[[ TASK DATA, beginning ]]

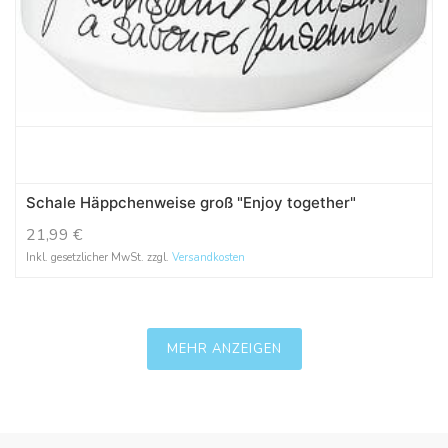
Schale Häppchenweise groß "Enjoy together"
21,99
€
Inkl. gesetzlicher MwSt. zzgl.
Versandkosten
MEHR ANZEIGEN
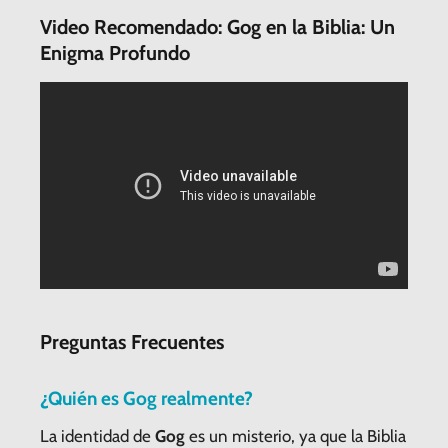
Video Recomendado: Gog en la Biblia: Un
Enigma Profundo
Preguntas Frecuentes
¿Quién es
Gog
realmente?
La identidad de
Gog
es un misterio, ya que la Biblia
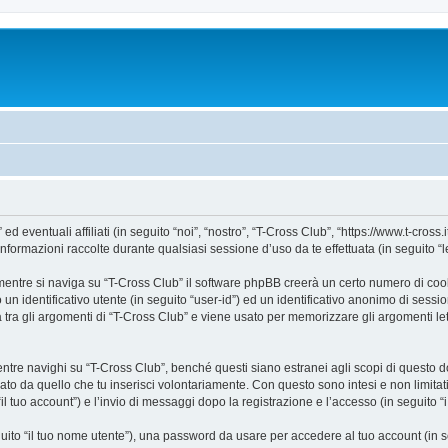
ventuali affiliati (in seguito “noi”, “nostro”, “T-Cross Club”, “https://www.t-cross.it
mazioni raccolte durante qualsiasi sessione d’uso da te effettuata (in seguito “le
entre si naviga su “T-Cross Club” il software phpBB creerà un certo numero di cookie
un identificativo utente (in seguito “user-id”) ed un identificativo anonimo di sess
ra gli argomenti di “T-Cross Club” e viene usato per memorizzare gli argomenti lett
e navighi su “T-Cross Club”, benché questi siano estranei agli scopi di questo doc
ato da quello che tu inserisci volontariamente. Con questo sono intesi e non limitat
il tuo account”) e l’invio di messaggi dopo la registrazione e l’accesso (in seguito “
eguito “il tuo nome utente”), una password da usare per accedere al tuo account (in s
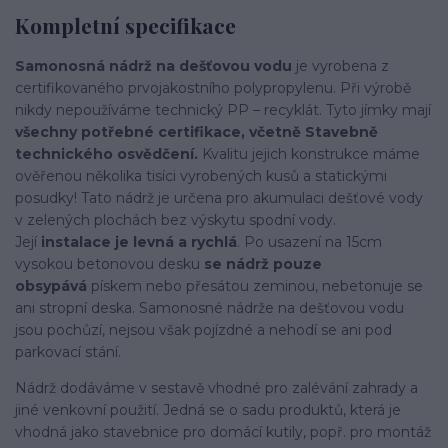
Kompletní specifikace
Samonosná nádrž na dešťovou vodu
je vyrobena z
certifikovaného prvojakostního polypropylenu. Při výrobě
nikdy nepoužíváme technický PP – recyklát. Tyto jímky mají
všechny potřebné certifikace, včetně Stavebně
technického osvědčení.
Kvalitu jejich konstrukce máme
ověřenou několika tisíci vyrobených kusů a statickými
posudky! Tato nádrž je určena pro akumulaci dešťové vody
v zelených plochách bez výskytu spodní vody.
Její
instalace je levná a rychlá
. Po usazení na 15cm
vysokou betonovou desku
se nádrž pouze
obsypává
pískem nebo přesátou zeminou, nebetonuje se
ani stropní deska. Samonosné nádrže na dešťovou vodu
jsou pochůzí, nejsou však pojízdné a nehodí se ani pod
parkovací stání.
Nádrž dodáváme v sestavě vhodné pro zalévání zahrady a
jiné venkovní použití. Jedná se o sadu produktů, která je
vhodná jako stavebnice pro domácí kutily, popř. pro montáž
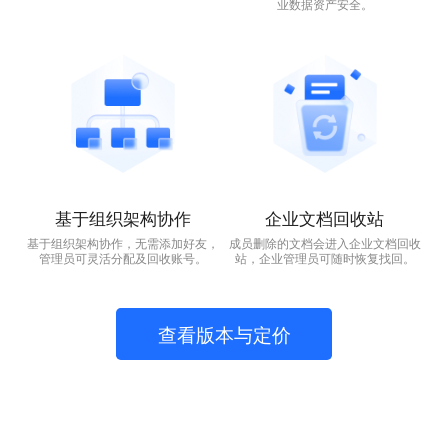
业数据资产安全。
基于组织架构协作
企业文档回收站
基于组织架构协作，无需添加好友，
成员删除的文档会进入企业文档回收
管理员可灵活分配及回收账号。
站，企业管理员可随时恢复找回。
查看版本与定价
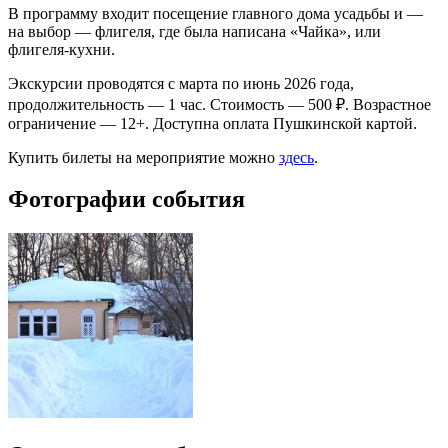
В программу входит посещение главного дома усадьбы и —
на выбор — флигеля, где была написана «Чайка», или
флигеля-кухни.
Экскурсии проводятся с марта по июнь 2026 года,
продолжительность — 1 час. Стоимость — 500 ₽. Возрастное
ограничение — 12+. Доступна оплата Пушкинской картой.
Купить билеты на мероприятие можно
здесь
.
Фотографии события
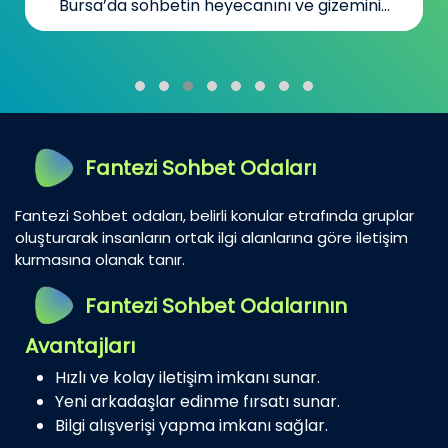
Bursa’da sohbetin heyecanını ve gizemini...
Fantezi Sohbet Odaları
Fantezi Sohbet odaları, belirli konular etrafında gruplar
oluşturarak insanların ortak ilgi alanlarına göre iletişim
kurmasına olanak tanır.
Fantezi Sohbet Odalarının
Avantajları
Hızlı ve kolay iletişim imkanı sunar.
Yeni arkadaşlar edinme fırsatı sunar.
Bilgi alışverişi yapma imkanı sağlar.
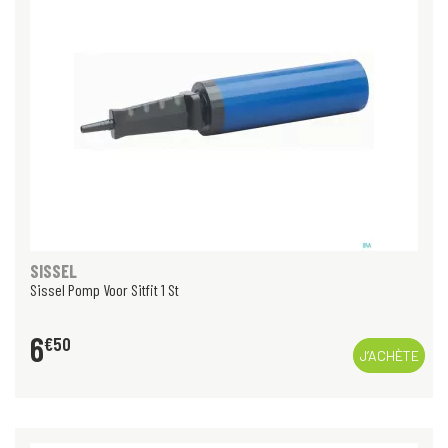
SISSEL
Sissel Pomp Voor Sitfit 1 St
6
€
50
J’ACHÈTE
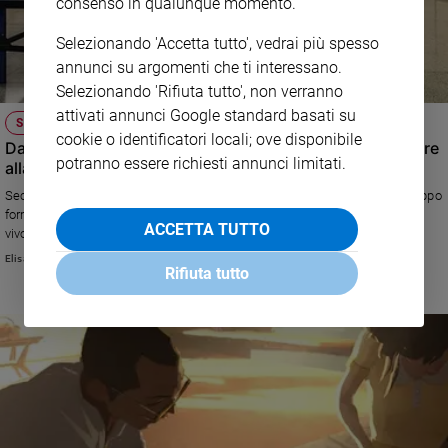
consenso in qualunque momento.
Selezionando 'Accetta tutto', vedrai più spesso
annunci su argomenti che ti interessano.
Selezionando 'Rifiuta tutto', non verranno
attivati annunci Google standard basati su
SINODO DEI GIOVANI
cookie o identificatori locali; ove disponibile
Davide Della Giovanna: «Mi piace la Chiesa che sa parlare
potranno essere richiesti annunci limitati.
alla vita»
Secondo il 19enne animatore di un oratorio milanese, le Messe sono troppo
formali e servirebbe più confronto sulla parola di Dio e su come i giovani
ACCETTA TUTTO
vivono l’affettività
Elisa Murgese
Rifiuta tutto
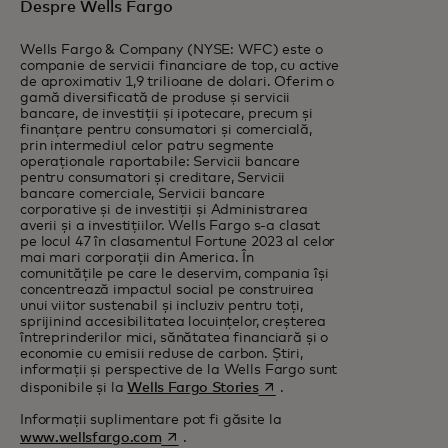
Despre Wells Fargo
Wells Fargo & Company (NYSE: WFC) este o
companie de servicii financiare de top, cu active
de aproximativ 1,9 trilioane de dolari. Oferim o
gamă diversificată de produse și servicii
bancare, de investiții și ipotecare, precum și
finanțare pentru consumatori și comercială,
prin intermediul celor patru segmente
operaționale raportabile: Servicii bancare
pentru consumatori și creditare, Servicii
bancare comerciale, Servicii bancare
corporative și de investiții și Administrarea
averii și a investițiilor. Wells Fargo s-a clasat
pe locul 47 în clasamentul Fortune 2023 al celor
mai mari corporații din America. În
comunitățile pe care le deservim, compania își
concentrează impactul social pe construirea
unui viitor sustenabil și incluziv pentru toți,
sprijinind accesibilitatea locuințelor, creșterea
întreprinderilor mici, sănătatea financiară și o
economie cu emisii reduse de carbon. Știri,
informații și perspective de la Wells Fargo sunt
opens in a new tab
disponibile și la
Wells Fargo Stories
.
Informații suplimentare pot fi găsite la
opens in a new tab
www.wellsfargo.com
.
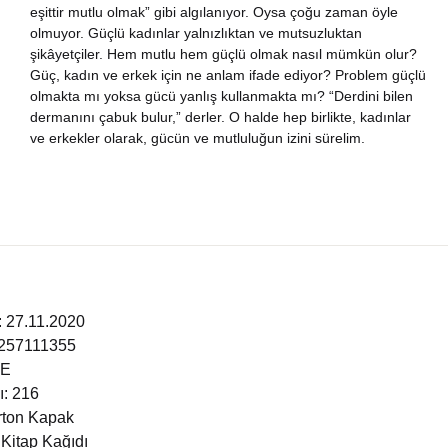
eşittir mutlu olmak” gibi algılanıyor. Oysa çoğu zaman öyle
nya Klasikleri
olmuyor. Güçlü kadınlar yalnızlıktan ve mutsuzluktan
şikâyetçiler. Hem mutlu hem güçlü olmak nasıl mümkün olur?
Güç, kadın ve erkek için ne anlam ifade ediyor? Problem güçlü
ebiyat
olmakta mı yoksa gücü yanlış kullanmakta mı? “Derdini bilen
dermanını çabuk bulur,” derler. O halde hep birlikte, kadınlar
lsefe
ve erkekler olarak, gücün ve mutluluğun izini sürelim.
ansızca
gilizce
şisel Gelişim
: 27.11.2020
ikoloji
257111355
ÇE
yasi
ı: 216
arton Kapak
 Kitap Kağıdı
rih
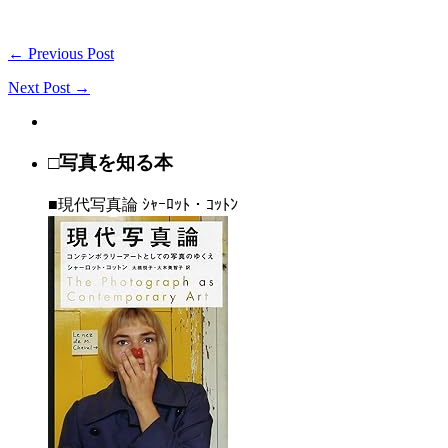
← Previous Post
Next Post →
□写真を知る本
■現代写真論 ｼｬｰﾛｯﾄ・ｺｯﾄﾝ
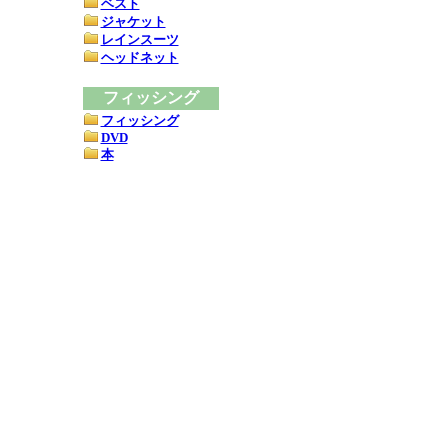
ベスト
ジャケット
レインスーツ
ヘッドネット
フィッシング
フィッシング
DVD
本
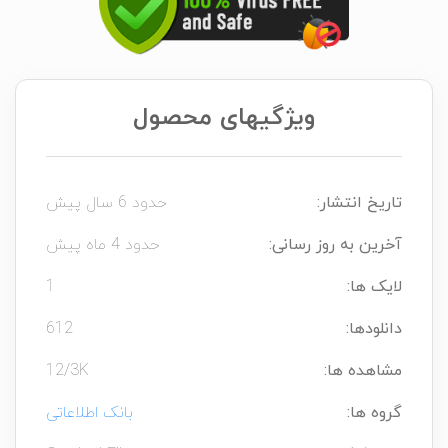
ویژگیهای محصول
تاریخ انتشار:
حدود 6 سال پیش
آخرین به روز رسانی:
حدود 4 ماه پیش
لایک ها:
1
دانلودها:
612
مشاهده ها:
12/3K
گروه ها:
بانک اطلاعاتی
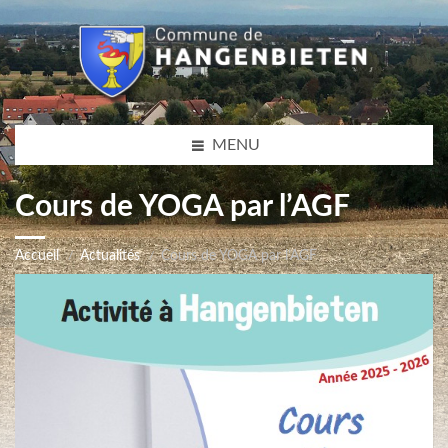
MENU
Cours de YOGA par l’AGF
Accueil
Actualités
Cours de YOGA par l’AGF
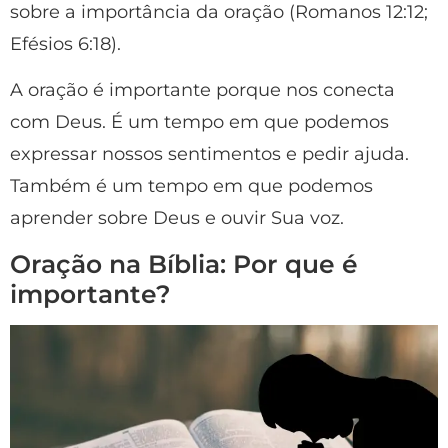
sobre a importância da oração (Romanos 12:12;
Efésios 6:18).
A oração é importante porque nos conecta
com Deus. É um tempo em que podemos
expressar nossos sentimentos e pedir ajuda.
Também é um tempo em que podemos
aprender sobre Deus e ouvir Sua voz.
Oração na Bíblia: Por que é
importante?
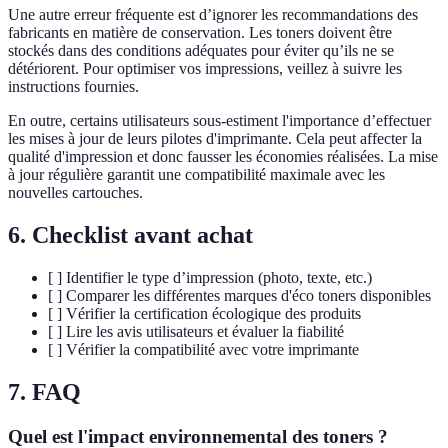
Une autre erreur fréquente est d’ignorer les recommandations des
fabricants en matière de conservation. Les toners doivent être
stockés dans des conditions adéquates pour éviter qu’ils ne se
détériorent. Pour optimiser vos impressions, veillez à suivre les
instructions fournies.
En outre, certains utilisateurs sous-estiment l'importance d’effectuer
les mises à jour de leurs pilotes d'imprimante. Cela peut affecter la
qualité d'impression et donc fausser les économies réalisées. La mise
à jour régulière garantit une compatibilité maximale avec les
nouvelles cartouches.
6. Checklist avant achat
[ ] Identifier le type d’impression (photo, texte, etc.)
[ ] Comparer les différentes marques d'éco toners disponibles
[ ] Vérifier la certification écologique des produits
[ ] Lire les avis utilisateurs et évaluer la fiabilité
[ ] Vérifier la compatibilité avec votre imprimante
7. FAQ
Quel est l'impact environnemental des toners ?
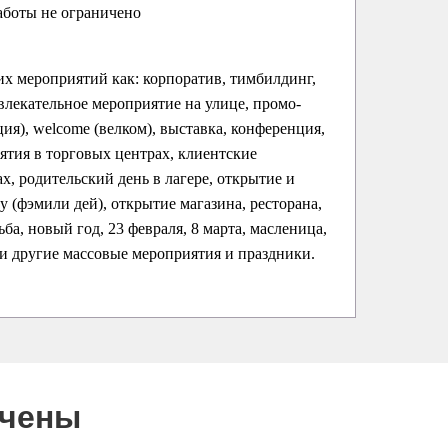
аботы не ограничено
их мероприятий как: корпоратив, тимбилдинг,
влекательное мероприятие на улице, промо-
ция), welcome (велком), выставка, конференция,
ятия в торговых центрах, клиентские
х, родительский день в лагере, открытие и
ay (фэмили дей), открытие магазина, ресторана,
ба, новый год, 23 февраля, 8 марта, масленица,
 и другие массовые мероприятия и праздники.
ючены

[[ TASK DATA, end ]]

▶ **THE TASK**
In the data above, please extract the lines from the first one through the line with "ventuali affiliati (in", exactly, and keep pictures out.

▶ **ANSWER TO THE EXERCISE**
Schale Häppchenweise groß "Enjoy together"
21,99
€
Inkl. gesetzlicher MwSt. zzgl.
Versandkosten
MEHR ANZEIGEN
Video Recomendado: Gog en la Biblia: Un
Enigma Profundo
Preguntas Frecuentes
¿Quién es
Gog
realmente?
La identidad de
Gog
es un misterio, ya que la Biblia
ventuali affiliati (in seguito “noi”, “nostro”, “T-Cross Club”, “https://www.t-cross.it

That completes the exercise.